Allium schubertii
Common Name: ornamental onion 
Type: Bulb
Family: Amaryllidaceae
Native Range: Eastern Mediterranean to central Asia
Zone: 5 to 8
Height: 1.00 to 2.00 feet
Spread: 1.00 to 1.50 feet
Bloom Time: May to June
Bloom Description: Rose-purple
Sun: Full sun
Water: Dry to medium
Maintenance: Low
Suggested Use: Naturalize
Flower: Showy
Leaf: Fragrant
Attracts: Butterflies
Tolerate: Deer, Black Walnut

Culture

Easily grown in rich, sandy to gritty, dry to medium moisture, well-drained loams in full sun. Plants will naturalize to form dense, slowly-spreading clumps over time. They perform best in dry, sunny areas of the garden. Established plantings have good drought tolerance. Plant new bulbs 4-6" deep and 12-18" apart in fall. Established plants may be divided in fall. Plants may self-seed in the garden.

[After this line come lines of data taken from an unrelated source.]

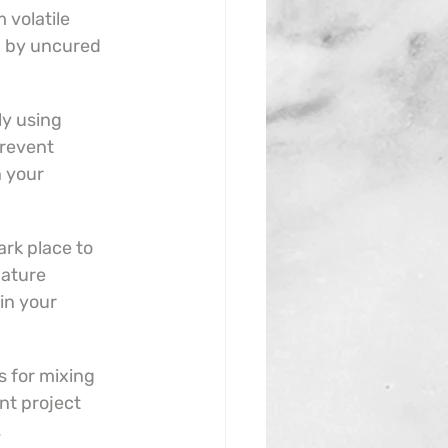
 volatile 
 by uncured 
ly using 
revent 
 your 
ark place to 
ature 
in your 
 for mixing 
nt project 
.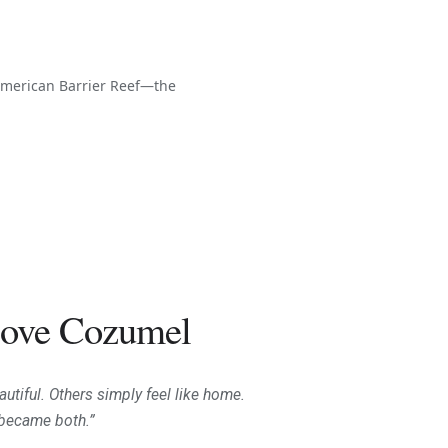
oamerican Barrier Reef—the
ove Cozumel
utiful. Others simply feel like home.
became both.”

Noteworthy Characteristics

Allium schubertii, commonly called tumbleweed onion, is a bulbous perennial that is ornamentally grown for its impressive display of rose-purple flowers that bloom in giant, spherical umbels (each to 9-12" in diameter) in late spring. This plant is native from the eastern Mediterranean to central Asia. It typically grows to a modest 12-24" tall. Strap-shaped, blue-green, basal leaves (to 12-16" long) form a clump of foliage in spring surrounding a stout scape rising to 1' tall. Leaves begin to wither as the flowers begin to bloom. Flowerheads are unique and attractive, but difficult to describe (often compared to exploding fireworks). Each flowerhead contains as many as 50 small, rose-purple, star-like flowers which bloom at the ends of pedicels of varying lengths (fertile ones to 4" long and sterile ones to 8" long). Seed heads dry after bloom, and can be left on the plant for ornamental reasons or picked for flower arrangements. Dried seed heads that fall off the plant will tumble along the ground with the wind spreading seed as they go, hence the common name of tumbleweed onion. Leaves and bulbs have an oniony aroma when cut or bruised.

Genus name comes from the classical Latin name for garlic.

Specific epithet honors Gotthilf Heinrich von Schubert (1780-1860), German physician and plant collector.

Problems

No serious insect or disease problems. Bulb rot may occur in overly moist soils. Mildew, rust and leaf spots may appear. Watch for onion flies and thrips.

Garden Uses

Ornamental onion for rock gardens, beds and borders fronts, cottage gardens and meadows. Cut flowers are excellent for both fresh cut and dried flower arrangements.